O coordenador da sala de situação da Covid-19 de Irati e enfermeiro, Agostinho Basso, explica que foram feitas várias tentativas, entraram em contato com a Secretaria de Saúde de Curitiba, com o Estado, Assembleia Legislativa, e em Brasília foi feito um pedido, porém, não houve autorização, e a família optou por fazer a cremação.

Isso se torna um aviso para as Secretarias Municipais da região e também à população, pois, apesar da Santa Casa de Irati passar ser referência para tratamento da Covid-19, se não houver vaga na instituição e nos hospitais de Ponta Grossa e Campo Largo, os pacientes terão que ficar internados em Curitiba.

“É muito provável que da nossa região algum paciente tenha que ser internado em Curitiba, nos 10 hospitais que têm leitos de UTI, porque não será o primeiro nem o último caso. Esse decreto proíbe o translado, não é qualquer óbito, são de pessoas com suspeita ou confirmados de Covid-19, esse não são transportados por seu local de origem”, disse Basso.

ÓBITOS EM IRATI

Irati teve a confirmação da primeira e segunda morte por Covid-19, nesta semana, dois pacientes que estavam internados e tinham comorbidades vieram a falecer em decorrência do vírus. Município tem mais três pacientes internados na UTI e um na enfermaria.

No domingo (19), aconteceu o primeiro óbito, de uma mulher de 47 anos, que estava na Santa Casa de Irati, internada.

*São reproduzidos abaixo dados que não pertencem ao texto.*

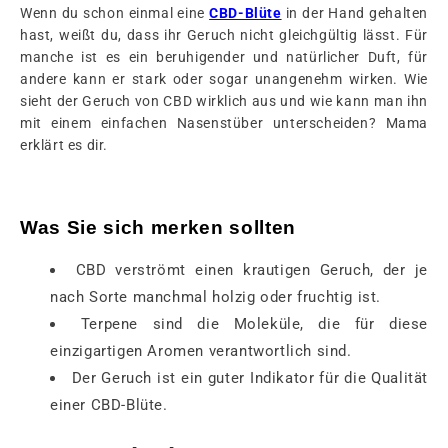
Wenn du schon einmal eine
CBD-Blüte
in der Hand gehalten
hast, weißt du, dass ihr Geruch nicht gleichgültig lässt. Für
manche ist es ein beruhigender und natürlicher Duft, für
andere kann er stark oder sogar unangenehm wirken. Wie
sieht der Geruch von CBD wirklich aus und wie kann man ihn
mit einem einfachen Nasenstüber unterscheiden? Mama
erklärt es dir.
Was Sie sich merken sollten
CBD verströmt einen krautigen Geruch, der je
nach Sorte manchmal holzig oder fruchtig ist.
Terpene sind die Moleküle, die für diese
einzigartigen Aromen verantwortlich sind.
Der Geruch ist ein guter Indikator für die Qualität
einer CBD-Blüte.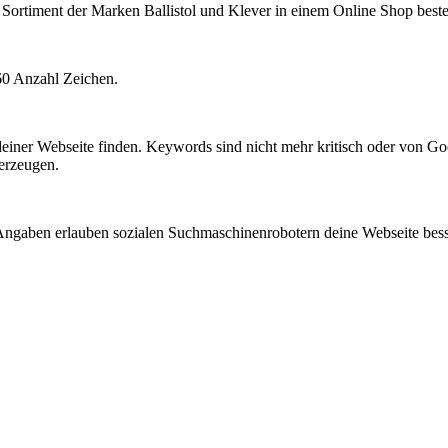
e Sortiment der Marken Ballistol und Klever in einem Online Shop beste
60 Anzahl Zeichen.
einer Webseite finden. Keywords sind nicht mehr kritisch oder von 
rzeugen.
Angaben erlauben sozialen Suchmaschinenrobotern deine Webseite besse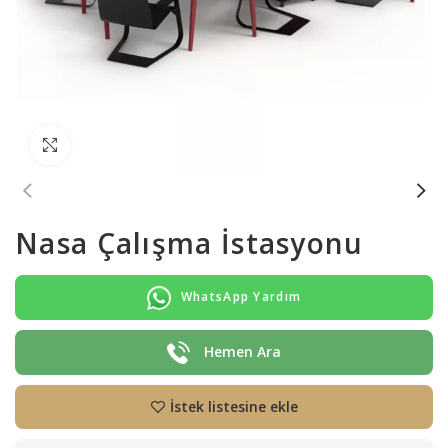
Büyütmek için tıklayın
Nasa Çalışma İstasyonu
WhatsApp Yardım
Hemen Ara
İstek listesine ekle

A segunda morte foi confirmada na quarta-feira (22), de um homem, de 51 anos, servidor público municipal, que estava internando no Hospital Erasto Gaertner, em Curitiba, e fazia tratamento para câncer.

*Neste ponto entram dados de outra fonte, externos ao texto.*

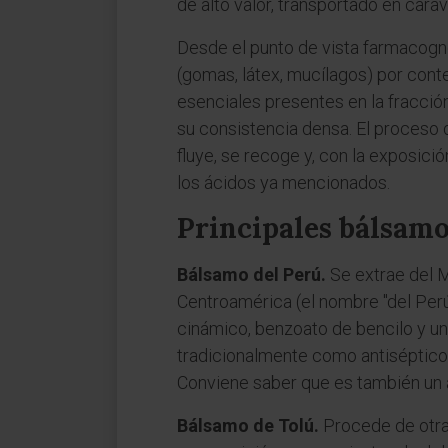
de alto valor, transportado en cara
Desde el punto de vista farmacognó
(gomas, látex, mucílagos) por con
esenciales presentes en la fracción 
su consistencia densa. El proceso d
fluye, se recoge y, con la exposici
los ácidos ya mencionados.
Principales bálsamo
Bálsamo del Perú.
Se extrae del M
Centroamérica (el nombre "del Perú"
cinámico, benzoato de bencilo y un
tradicionalmente como antiséptico 
Conviene saber que es también un a
Bálsamo de Tolú.
Procede de otra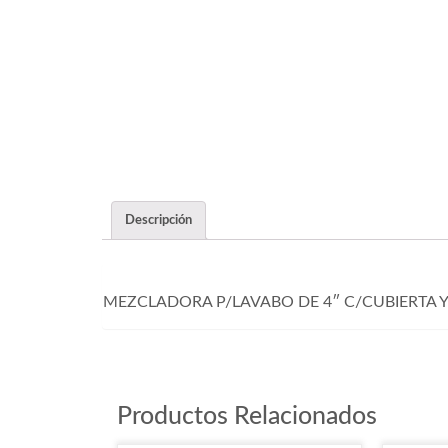
Descripción
MEZCLADORA P/LAVABO DE 4″ C/CUBIERTA 
Productos Relacionados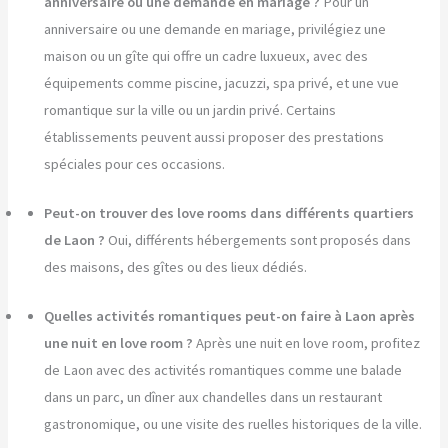
anniversaire ou une demande en mariage ?
Pour un
anniversaire ou une demande en mariage, privilégiez une
maison ou un gîte qui offre un cadre luxueux, avec des
équipements comme piscine, jacuzzi, spa privé, et une vue
romantique sur la ville ou un jardin privé. Certains
établissements peuvent aussi proposer des prestations
spéciales pour ces occasions.
Peut-on trouver des love rooms dans différents quartiers
de Laon ?
Oui, différents hébergements sont proposés dans
des maisons, des gîtes ou des lieux dédiés.
Quelles activités romantiques peut-on faire à Laon après
une nuit en love room ?
Après une nuit en love room, profitez
de Laon avec des activités romantiques comme une balade
dans un parc, un dîner aux chandelles dans un restaurant
gastronomique, ou une visite des ruelles historiques de la ville.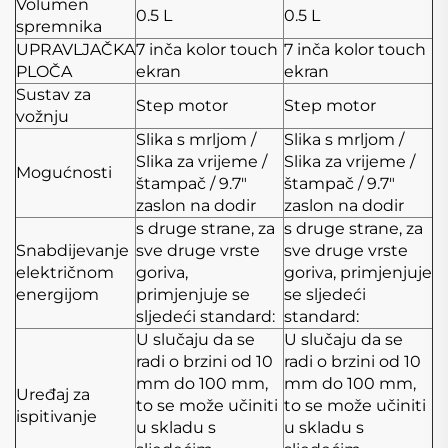
Volumen
0.5 L
0.5 L
spremnika
UPRAVLJAČKA
7 inča kolor touch
7 inča kolor touch
PLOČA
ekran
ekran
Sustav za
Step motor
Step motor
vožnju
Slika s mrljom /
Slika s mrljom /
Slika za vrijeme /
Slika za vrijeme /
Mogućnosti
štampač / 9.7"
štampač / 9.7"
zaslon na dodir
zaslon na dodir
s druge strane, za
s druge strane, za
Snabdijevanje
sve druge vrste
sve druge vrste
električnom
goriva,
goriva, primjenjuje
energijom
primjenjuje se
se sljedeći
sljedeći standard:
standard:
U slučaju da se
U slučaju da se
radi o brzini od 10
radi o brzini od 10
mm do 100 mm,
mm do 100 mm,
Uređaj za
to se može učiniti
to se može učiniti
ispitivanje
u skladu s
u skladu s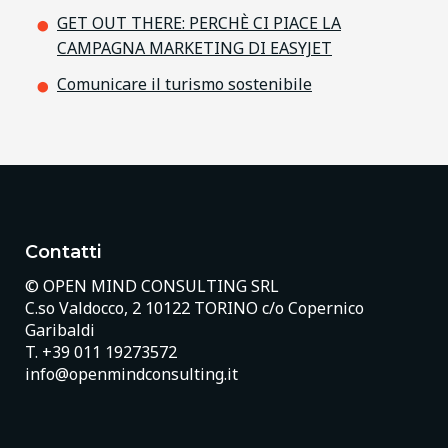
GET OUT THERE: PERCHÈ CI PIACE LA
CAMPAGNA MARKETING DI EASYJET
Comunicare il turismo sostenibile
Contatti
© OPEN MIND CONSULTING SRL
C.so Valdocco, 2 10122 TORINO c/o Copernico
Garibaldi
T.
+39 011 19273572
info@openmindconsulting.it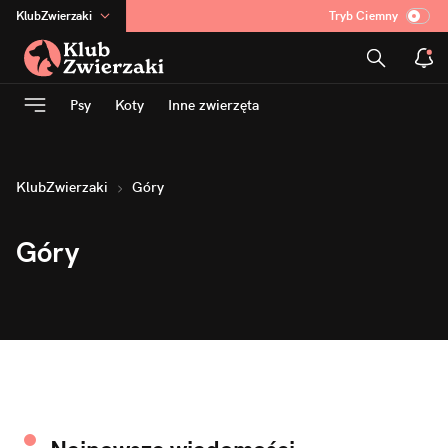
KlubZwierzaki
Tryb Ciemny
na
:
Temat
INN
:
Poland
Psy
Koty
Inne zwierzęta
ASZ
:
dziennik
mama
:
DU
dad
:
HERO
KlubZwierzaki
Góry
Rozrywka
Góry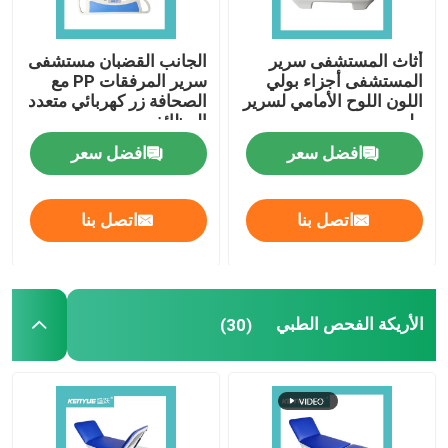
أثاث المستشفى سرير
الجانب القضبان مستشفى
المستشفى أجزاء بولي
سرير المرفقات PP مع
اللون اللوح الأمامي لسرير
الصحافة زر كهربائي متعدد
طبي
الوظائف
افضل سعر
افضل سعر
اتصل بنا
اتصل بنا
الأريكة الفحص الطبي
(30)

 “Os nossos óbitos, que para muita gente assistia no jornal era apenas um número, quando víamos em Manaus ou Rio de Janeiro, começam a ter rostos,  e rostos conhecidos, acabamos de perder um colega de trabalho, servidor público, que a cidade quase toda conhecia, estamos com mais pacientes internados em estado grave”, comenta Agostinho.

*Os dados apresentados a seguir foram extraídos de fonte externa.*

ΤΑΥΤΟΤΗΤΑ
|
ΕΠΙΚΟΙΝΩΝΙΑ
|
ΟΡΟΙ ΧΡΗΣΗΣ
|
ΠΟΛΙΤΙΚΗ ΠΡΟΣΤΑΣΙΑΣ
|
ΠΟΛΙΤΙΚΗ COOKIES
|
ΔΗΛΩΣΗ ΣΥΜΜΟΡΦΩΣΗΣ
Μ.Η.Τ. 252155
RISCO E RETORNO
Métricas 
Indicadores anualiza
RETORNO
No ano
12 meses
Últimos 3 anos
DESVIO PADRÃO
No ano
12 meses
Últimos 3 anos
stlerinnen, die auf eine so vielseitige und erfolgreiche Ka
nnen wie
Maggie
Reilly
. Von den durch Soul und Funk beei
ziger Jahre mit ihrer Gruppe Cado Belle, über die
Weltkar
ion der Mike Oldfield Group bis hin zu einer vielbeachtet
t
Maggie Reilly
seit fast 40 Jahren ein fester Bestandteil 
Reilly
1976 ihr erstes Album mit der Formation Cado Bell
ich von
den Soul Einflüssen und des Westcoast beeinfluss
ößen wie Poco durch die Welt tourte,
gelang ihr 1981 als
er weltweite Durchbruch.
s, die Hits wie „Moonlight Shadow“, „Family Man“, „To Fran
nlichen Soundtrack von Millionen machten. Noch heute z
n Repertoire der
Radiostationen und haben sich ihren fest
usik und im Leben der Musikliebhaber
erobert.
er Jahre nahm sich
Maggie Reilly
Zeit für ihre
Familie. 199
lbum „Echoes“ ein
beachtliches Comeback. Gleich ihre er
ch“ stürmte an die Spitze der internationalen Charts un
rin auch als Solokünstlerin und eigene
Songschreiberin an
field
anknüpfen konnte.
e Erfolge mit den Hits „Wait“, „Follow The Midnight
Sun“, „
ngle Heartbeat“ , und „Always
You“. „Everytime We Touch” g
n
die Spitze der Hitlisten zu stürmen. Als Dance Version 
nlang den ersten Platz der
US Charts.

Ele ainda completa que as pessoas que faleceram “eles têm CPF, têm filhos, família, não é um número, já ouvi aqui em Irati: é inevitável que se morra. Mas não, não é. Para nós, jamais será um número, sempre é uma pessoa, uma história que esta ali”.

“Coronavírus não tem remédio, a vacina deve sair, mais ou menos, em março. Até lá o novo normal, novos hábitos, uso de máscara, distanciamento social, e muita disciplina, porque irati e região têm condições de sair dessa pandemia bem, com o mínimo de vidas perdidas e doenças causadas”.

Agostinho Basso

Em Irati, a média de idade de contágio da Covid-19 está entre 20 a 49 anos,  na grande maioria, sem comorbidades. O enfermeiro destaca que no Paraná se prevê o pico da doença  na primeira semana de agosto, entre 30 de julho e 10 de agosto. Por isso, as pessoas precisam tomar ainda mais cuidado. “‘Não se exponha, não é hora de ir no comércio comprar pelo anseio, ir ara outra cidade sem necessidade, festinhas em família, devemos sair somente para comprar o necessário. É hora de não fazer aglomerações. Em 30 anos de profissão, nunca passei por isso, onde o colapso se aproxima”, disse.

REGIÃO

Em todos os municípios da região aumentaram os casos de Covid-19, porém, o número foi menor que na semana passada. Além dos óbitos em Irati, Imbituva registrou duas mortes pela doença, e passa a ter quatro pessoas que faleceram em decorrência do vírus.

No total, a região teve mais 77 casos da doença, totalizando 436 casos confirmados, 332 recuperados, e 11 óbitos. Ainda, aguarda-se a liberação de 280 exames pelos laboratórios. Os dados são das secretárias de Saúde Municipais. Imbituva, que tem o maior registro de casos, não atualizou o boletim diário até o fechamento da edição, e não conseguimos contato a equipe.

As demais mortes em decorrência da doença aconteceram em Fernandes Pinheiro, Mallet e Teixeira Soares e Prudentópolis.